On the evening of July 11, Joaquín “El Chapo” Guzmán, the kingpin of the Sinaloa cartel , disappeared from his cell at a maximum-security prison in Altiplano, Mexico. It is no surprise that Guzmán, who pioneered the use of sophisticated tunnels to move drugs beneath the border, escaped through a tunnel that was reportedly a mile long and outfitted with a ventilation system, electricity and even a motorcycle on rails. This wasn’t his first flight from a maximum-security facility, either. In 2001, he exited Puente Grande prison in a laundry cart, evidently aided by upwards of 70 prison staff and millions of dollars in bribes.
After that escape, Guzmán spent over a decade on the run before he was arrestedagain in February 2014. His capture was a major victory for the Mexican government, yet his breakout from prison seventeen months later is a colossal embarrassment and a major blow to Mexican citizens’ confidence in their government and institutions.
Guzmán’s disappearing act says less about the physical security of Mexico’s prisons than it does about the ability of powerful drug lords to reach nearly anyone through bribery, corruption and intimidation.
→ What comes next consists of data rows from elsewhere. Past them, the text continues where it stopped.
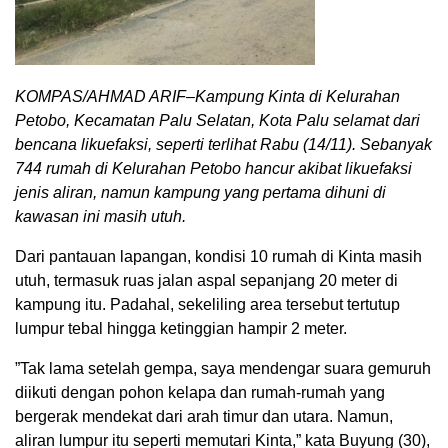
KOMPAS/AHMAD ARIF–Kampung Kinta di Kelurahan
Petobo, Kecamatan Palu Selatan, Kota Palu selamat dari
bencana likuefaksi, seperti terlihat Rabu (14/11). Sebanyak
744 rumah di Kelurahan Petobo hancur akibat likuefaksi
jenis aliran, namun kampung yang pertama dihuni di
kawasan ini masih utuh.
Dari pantauan lapangan, kondisi 10 rumah di Kinta masih
utuh, termasuk ruas jalan aspal sepanjang 20 meter di
kampung itu. Padahal, sekeliling area tersebut tertutup
lumpur tebal hingga ketinggian hampir 2 meter.
”Tak lama setelah gempa, saya mendengar suara gemuruh
diikuti dengan pohon kelapa dan rumah-rumah yang
bergerak mendekat dari arah timur dan utara. Namun,
aliran lumpur itu seperti memutari Kinta,” kata Buyung (30),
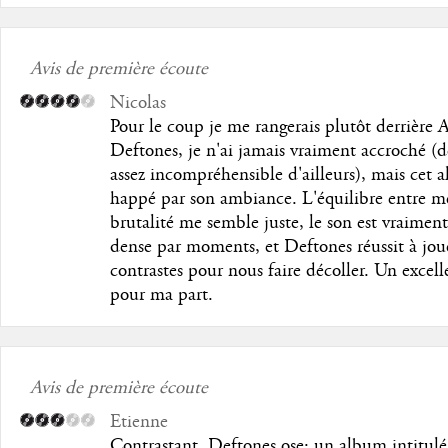
Avis de première écoute
Nicolas
Pour le coup je me rangerais plutôt derrière 
Deftones, je n'ai jamais vraiment accroché (
assez incompréhensible d'ailleurs), mais cet
happé par son ambiance. L'équilibre entre m
brutalité me semble juste, le son est vraiment
dense par moments, et Deftones réussit à joue
contrastes pour nous faire décoller. Un excell
pour ma part.
Avis de première écoute
Etienne
Contrastant, Deftones ose: un album intitulé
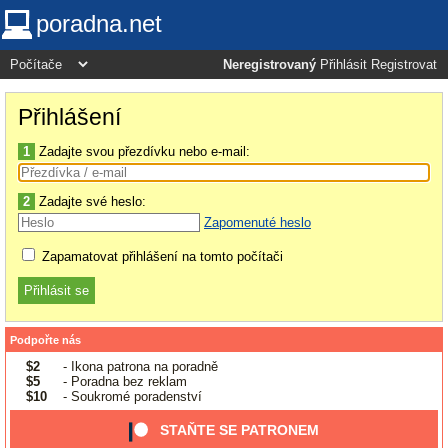
poradna.net
Neregistrovaný
Přihlásit
Registrovat
Přihlášení
1
Zadajte svou přezdívku nebo e-mail:
2
Zadajte své heslo:
Zapomenuté heslo
Zapamatovat přihlášení na tomto počítači
Podpořte nás
$2
- Ikona patrona na poradně
$5
- Poradna bez reklam
$10
- Soukromé poradenství
STAŇTE SE PATRONEM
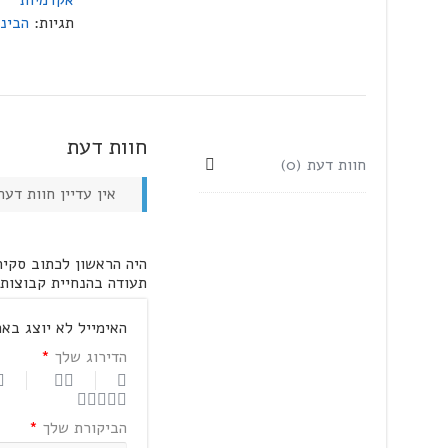
אקדמיות
תגיות:
הבינ
חוות דעת
חוות דעת (0)
אין עדיין חוות דעת
היה הראשון לכתוב סקיר
תעודה בהנחיית קבוצות 
האימייל לא יוצג באת
הדירוג שלך
*
הביקורת שלך
*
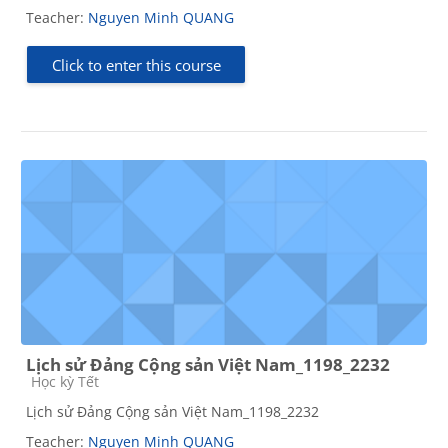
Teacher:
Nguyen Minh QUANG
Click to enter this course
Lịch sử Đảng Cộng sản Việt Nam_1198_2232
Course category
Học kỳ Tết
Lịch sử Đảng Cộng sản Việt Nam_1198_2232
Teacher:
Nguyen Minh QUANG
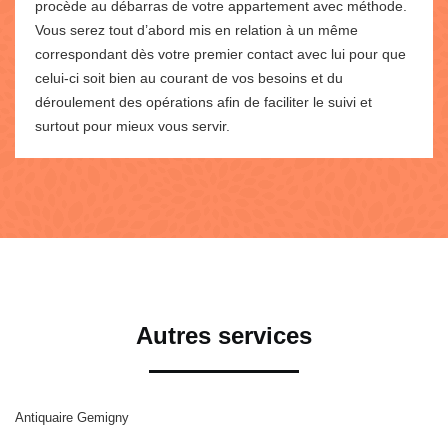
procède au débarras de votre appartement avec méthode.
Vous serez tout d’abord mis en relation à un même
correspondant dès votre premier contact avec lui pour que
celui-ci soit bien au courant de vos besoins et du
déroulement des opérations afin de faciliter le suivi et
surtout pour mieux vous servir.
Autres services
Antiquaire Gemigny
After all, Guzmán did not painstakingly cut his way free with power tools; instead, he left Altiplano by way of a custom-built tunnel, aided by a vast criminal network and the criminally derived wealth that landed him on Forbes' The World's Billionaires list in 2009.
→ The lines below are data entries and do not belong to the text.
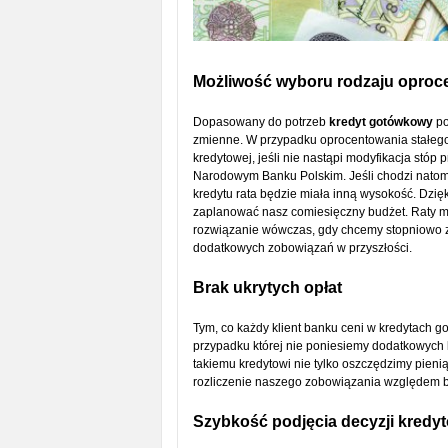
Możliwość wyboru rodzaju oproc
Dopasowany do potrzeb
kredyt gotówkowy
po
zmienne. W przypadku oprocentowania stałego 
kredytowej, jeśli nie nastąpi modyfikacja stóp 
Narodowym Banku Polskim. Jeśli chodzi natom
kredytu rata będzie miała inną wysokość. Dzi
zaplanować nasz comiesięczny budżet. Raty m
rozwiązanie wówczas, gdy chcemy stopniowo z
dodatkowych zobowiązań w przyszłości.
Brak ukrytych opłat
Tym, co każdy klient banku ceni w kredytach g
przypadku której nie poniesiemy dodatkowych k
takiemu kredytowi nie tylko oszczędzimy pieniąd
rozliczenie naszego zobowiązania względem 
Szybkość podjęcia decyzji kredyt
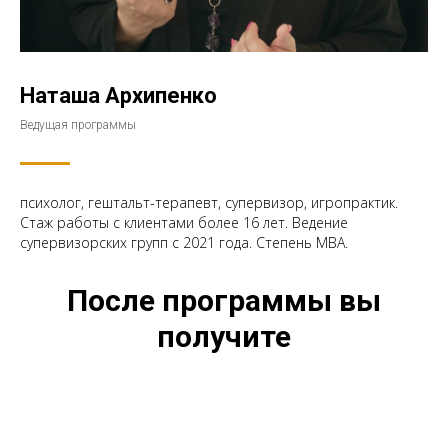
Наташа Архипенко
Ведущая программы
психолог, гештальт-терапевт, супервизор, игропрактик.
Стаж работы с клиентами более 16 лет. Ведение
супервизорских групп с 2021 года. Степень МВА.
После программы вы
получите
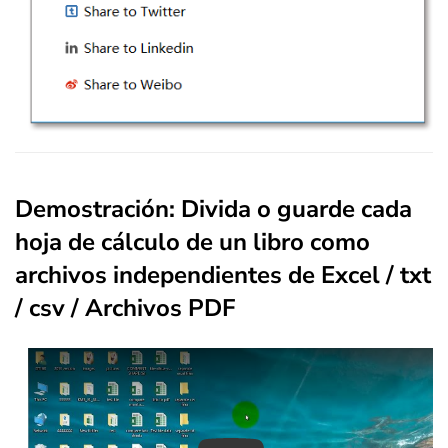
Demostración: Divida o guarde cada
hoja de cálculo de un libro como
archivos independientes de Excel / txt
/ csv / Archivos PDF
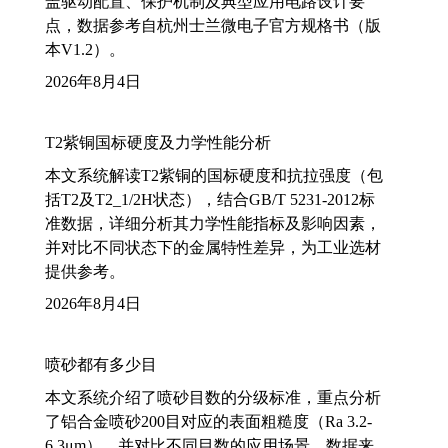
盖驱动配置、保护机制及典型应用电路设计要
点，数据参考自杭州士兰微电子官方规格书（版
本V1.2）。
2026年8月4日
T2紫铜国标硬度及力学性能分析
本文系统解读T2紫铜的国标硬度和抗拉强度（包
括T2及T2_1/2H状态），结合GB/T 5231-2012标
准数据，详细分析其力学性能指标及影响因素，
并对比不同状态下的金属特性差异，为工业选材
提供参考。
2026年8月4日
喷砂都有多少目
本文系统介绍了喷砂目数的分级标准，重点分析
了铝合金喷砂200目对应的表面粗糙度（Ra 3.2-
6.3μm），并对比不同目数的应用场景。数据来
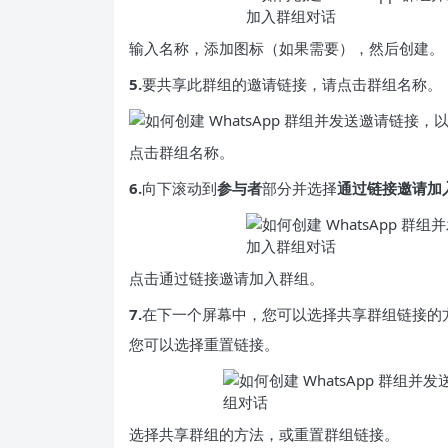
输入名称，添加图标（如果需要），然后创建。
5.
要共享此群组的邀请链接，请点击群组名称。
点击群组名称。
6.
向下滚动到
参与者
部分并选择
通过链接邀请加
点击通过链接邀请加入群组。
7.
在下一个屏幕中，您可以选择共享群组链接的
您可以选择重置链接。
选择共享群组的方法，或重置群组链接。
His escape demonstrates what many on both sides of the border already knew — as things stand today, Mexico cannot successfully prosecute and incarcerate such a powerful kingpin. Its criminal justice system is too weak, and its top criminals remain above the law. Bringing down a kingpin such as Guzmán requires a functioning criminal justice system and effective forfeiture laws. Mexico has neither, and until it does, the government should pursue extradition in order to “disarm” key traffickers and cut them off from their criminal organizations.
After Guzmán’s capture last year, many believed he would be sent to the United States, where he has been indicted on charges in at least seven federal jurisdictions. The U.S. informally urged Mexico to hand him over soon after his arrest, and latersubmitted a formal request for his extradition. However, Jesús Murillo Karam , Mexico’s attorney general at the time, was reluctant to do so, and stated this January that extraditing Guzmán was out of the question for reasons of national sovereignty.
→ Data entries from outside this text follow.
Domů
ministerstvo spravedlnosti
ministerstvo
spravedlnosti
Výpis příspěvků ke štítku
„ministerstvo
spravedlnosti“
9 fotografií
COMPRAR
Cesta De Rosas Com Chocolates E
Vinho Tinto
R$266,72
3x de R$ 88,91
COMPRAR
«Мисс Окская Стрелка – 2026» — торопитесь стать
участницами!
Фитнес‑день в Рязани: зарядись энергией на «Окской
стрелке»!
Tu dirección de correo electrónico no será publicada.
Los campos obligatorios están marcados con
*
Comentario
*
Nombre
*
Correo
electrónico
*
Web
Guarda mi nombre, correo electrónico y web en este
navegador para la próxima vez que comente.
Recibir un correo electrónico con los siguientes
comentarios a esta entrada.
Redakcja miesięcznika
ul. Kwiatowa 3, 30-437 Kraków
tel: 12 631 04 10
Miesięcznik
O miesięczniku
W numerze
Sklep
Ironically, voluntarily extraditing Guzmán to the USA would not have threatened Mexico’s sovereignty. Instead, the real threat comes from a handful of vicious and powerful criminal organizations, including Guzmán’s Sinaloa cartel, which remains the most powerful criminal organization in the world. These cartels corrupt at all levels and effectively control sizable chunks of Mexican territory, including parts of the states of Sinaloa, Tamaulipas and, until recently, Michoacán . While the full extent of their damage is incalculable, rough estimates place the death toll over the past decade at more than 120,000.